Usually, an iron or dietary supplement and vitamins can be used to specifically treat IDA. But, in some cases, even a blood transfusion is required, according to Mayo Clinic.
“Red meat, beans, cereals, and bars contain iron, but the plant-based sources require a vitamin C helper for absorption. Chocolate is also high in iron; some bars even have 80 percent [of the recommended daily allowance]. Other foods such as shellfish, like oysters and clams, are also high in iron,” Sterling said.
Aside from iron-rich foods, Hana Grobel, M.D., a physician at the Palo Alto Medical Foundation, recommends cutting back on dairy, as it decreases absorption of iron, whereas Vitamin C helps absorption.
However, it is important to note that change in diet alone will not influence one’s iron levels enough to make a difference, they must be paired with supplements as well.
Although anemia is treatable, it can eventually lead to infertility or deterioration of bone mass if not treated. Having too little oxygen in the body can also damage one’s organs, especially the heart because it must pump more blood to compensate for the lack of oxygen. In addition, one may develop restless leg syndrome, the strong urge to move the legs that can prevent people from sleeping soundly.

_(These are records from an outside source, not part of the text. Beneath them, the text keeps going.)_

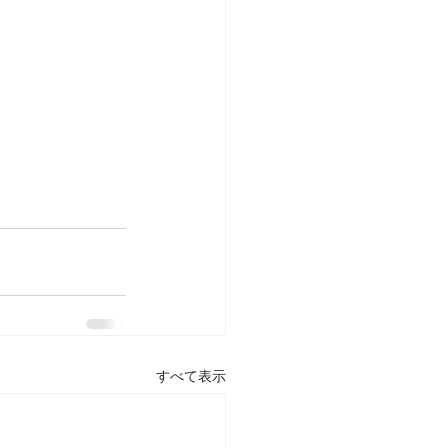
すべて表示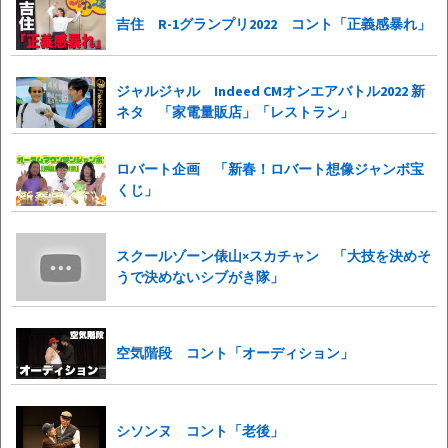
吉住 R-1グランプリ2022 コント「正義感暴れ」
ジャルジャル Indeed CMオンエアバトル2022 新
ネタ 「家電量販店」「レストラン」
ロバート企画 「新春！ロバート想像ジャンボ宝
くじ」
スクールゾーン俵山×スカチャン 「大技を決めそ
うで決めないシブがき隊」
空気階段 コント「オーディション」
シソンヌ コント「老後」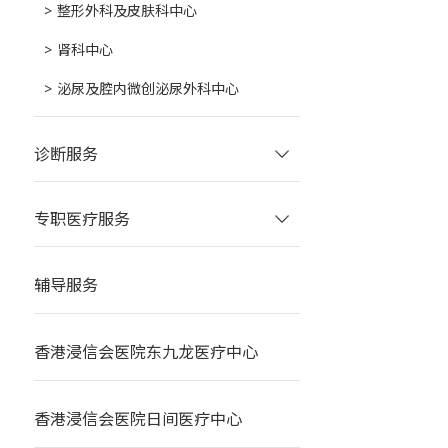
整形外科及皮肤科中心
肾科中心
泌尿及腔内微创泌尿外科中心
诊断服务
专职医疗服务
辅导服务
香港浸信会医院东九龙医疗中心
香港浸信会医院日间医疗中心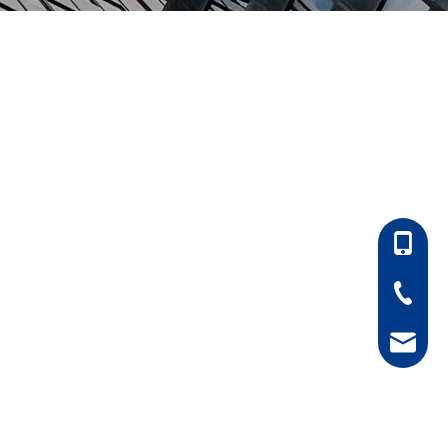
86-13052906618
86-0511-8889616
hong@rfcnn.com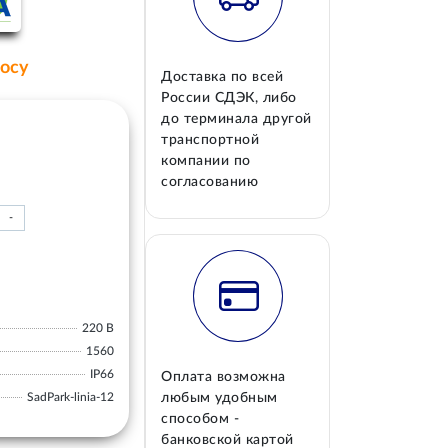
росу
Доставка по всей
России СДЭК, либо
до терминала другой
транспортной
компании по
согласованию
-
220 В
1560
IP66
Оплата возможна
SadPark-linia-12
любым удобным
способом -
банковской картой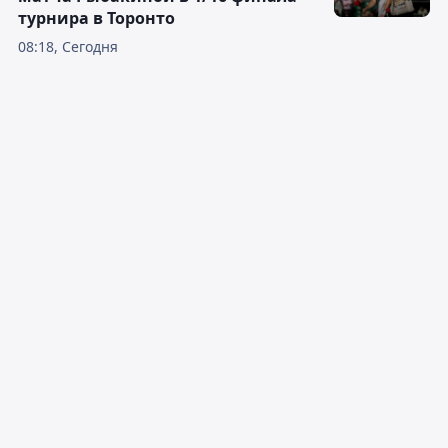
турнира в Торонто
08:18, Сегодня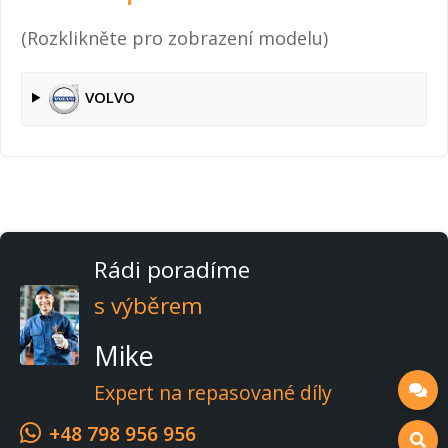
(Rozklikněte pro zobrazení modelu)
VOLVO
Rádi poradíme
s výběrem
Mike
Expert na repasované díly
+48 798 956 956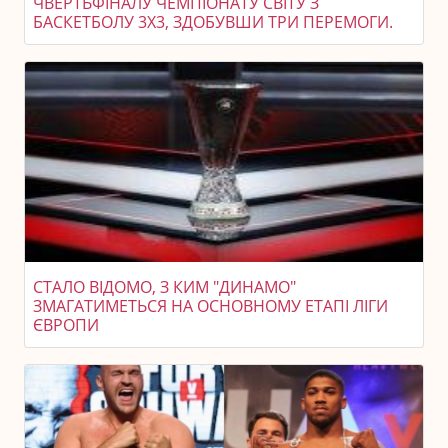
ЧВЕРТЬФІНАЛУ ЧЕМПІОНАТУ СВІТУ З
БАСКЕТБОЛУ 3X3, ЗДОБУВШИ ТРИ ПЕРЕМОГИ.
СТАЛО ВІДОМО, З КИМ "ДИНАМО"
ЗМАГАТИМЕТЬСЯ НА ОСНОВНОМУ ЕТАПІ ЛІГИ
ЄВРОПИ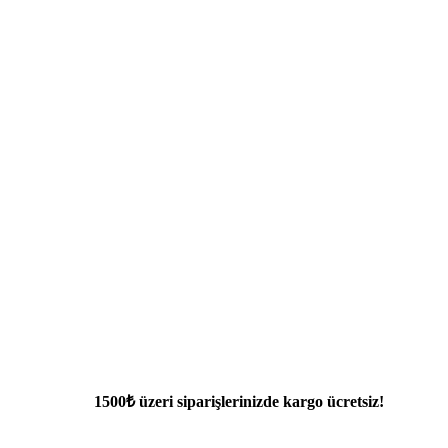
1500₺ üzeri siparişlerinizde kargo ücretsiz!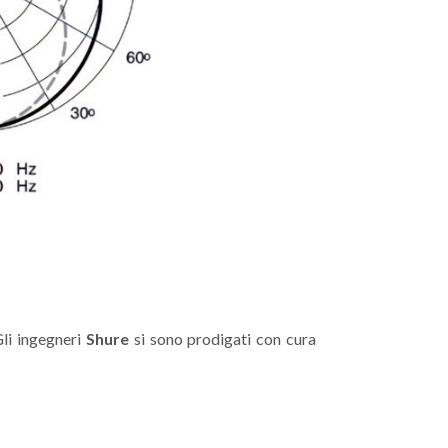
Gli ingegneri
Shure
si sono prodigati con cura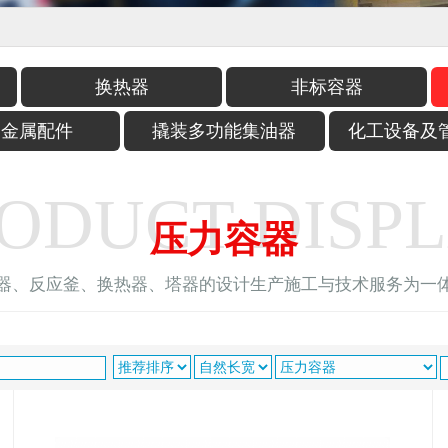
换热器
非标容器
用金属配件
撬装多功能集油器
化工设备及
ODUCT DISP
压力容器
器、反应釜、换热器、塔器的设计生产施工与技术服务为一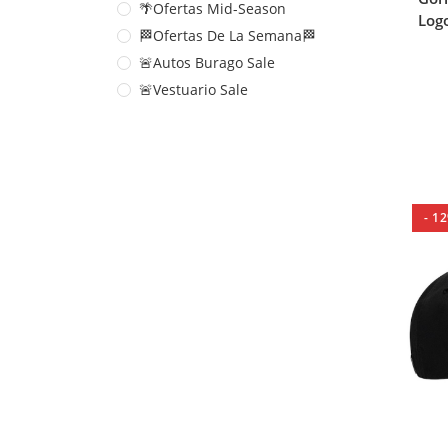
🌴Ofertas Mid-Season
Logo
🏁Ofertas De La Semana🏁
🚨Autos Burago Sale
🚨Vestuario Sale
- 1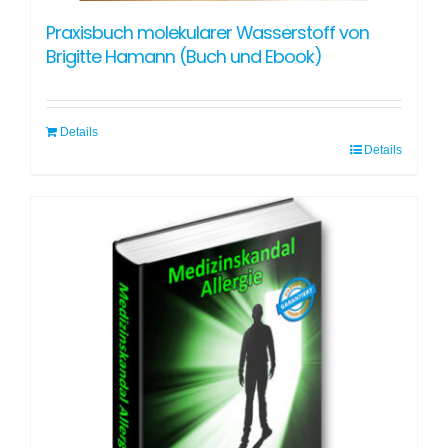
Praxisbuch molekularer Wasserstoff von
Brigitte Hamann (Buch und Ebook)
Details
Details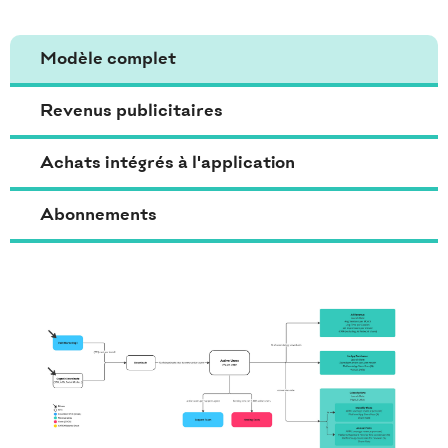
Modèle complet
Revenus publicitaires
Achats intégrés à l'application
Abonnements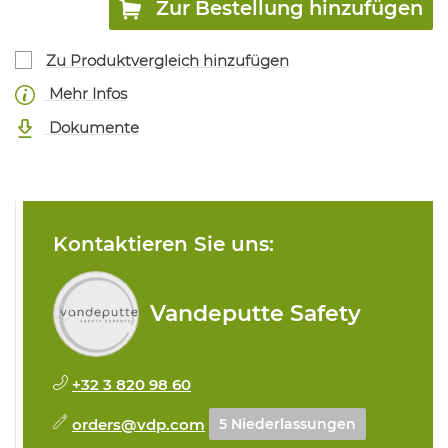
Zur Bestellung hinzufügen
Zu Produktvergleich hinzufügen
Mehr Infos
Dokumente
Kontaktieren Sie uns:
Vandeputte Safety
+32 3 820 98 60
orders@vdp.com
5 Niederlassungen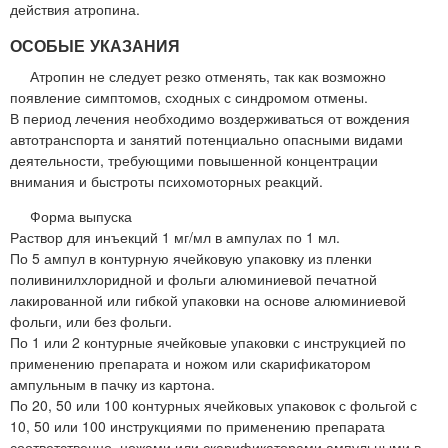
действия атропина.
ОСОБЫЕ УКАЗАНИЯ
Атропин не следует резко отменять, так как возможно
появление симптомов, сходных с синдромом отмены.
В период лечения необходимо воздерживаться от вождения
автотранспорта и занятий потенциально опасными видами
деятельности, требующими повышенной концентрации
внимания и быстроты психомоторных реакций.
Форма выпуска
Раствор для инъекций 1 мг/мл в ампулах по 1 мл.
По 5 ампул в контурную ячейковую упаковку из пленки
поливинилхлоридной и фольги алюминиевой печатной
лакированной или гибкой упаковки на основе алюминиевой
фольги, или без фольги.
По 1 или 2 контурные ячейковые упаковки с инструкцией по
применению препарата и ножом или скарификатором
ампульным в пачку из картона.
По 20, 50 или 100 контурных ячейковых упаковок с фольгой с
10, 50 или 100 инструкциями по применению препарата
соответственно, ножами или скарификаторами ампульными в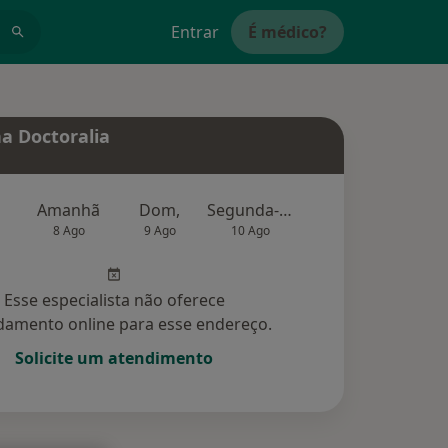
Entrar
É médico?
a Doctoralia
Amanhã
Dom,
Segunda-feira
Ter,
Qu
8 Ago
9 Ago
10 Ago
11 Ago
12 Ag
Esse especialista não oferece
amento online para esse endereço.
Solicite um atendimento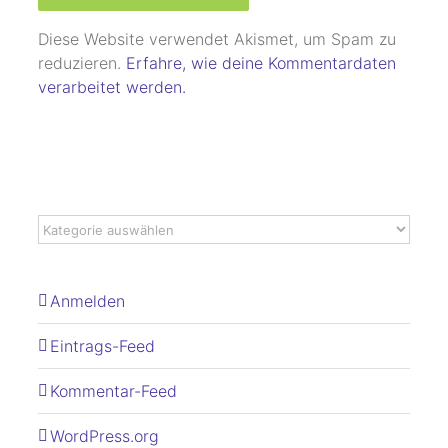
Diese Website verwendet Akismet, um Spam zu
reduzieren.
Erfahre, wie deine Kommentardaten
verarbeitet werden.
Anmelden
Eintrags-Feed
Kommentar-Feed
WordPress.org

The symptoms of IDA make sense once diagnosed, but separate, they may seem like the after effects of sleep deprivation or even dehydration. This causes a lot of people to not think much of fatigue or shortness of breath.
The problem with this is that if the symptoms are disregarded, the anemia could develop and eventually lead to irregular heartbeats, heart failure, and, in some cases, death.
In Ayers’ case, iron supplements and diet specifications caused her levels to improve month after month. By the time track season came around, Ayers was prepared to give it another go, though she limited her races to one event per meet.
After track, Ayers felt she could run to her full potential again; however, she still must go to get blood tests regularly.
Leading her team to finals this year further solidified the fact that running was what Ayers was meant to do. She’ll always live with anemia, but she won’t let that stop her from doing what she loves or from pursuing her passion.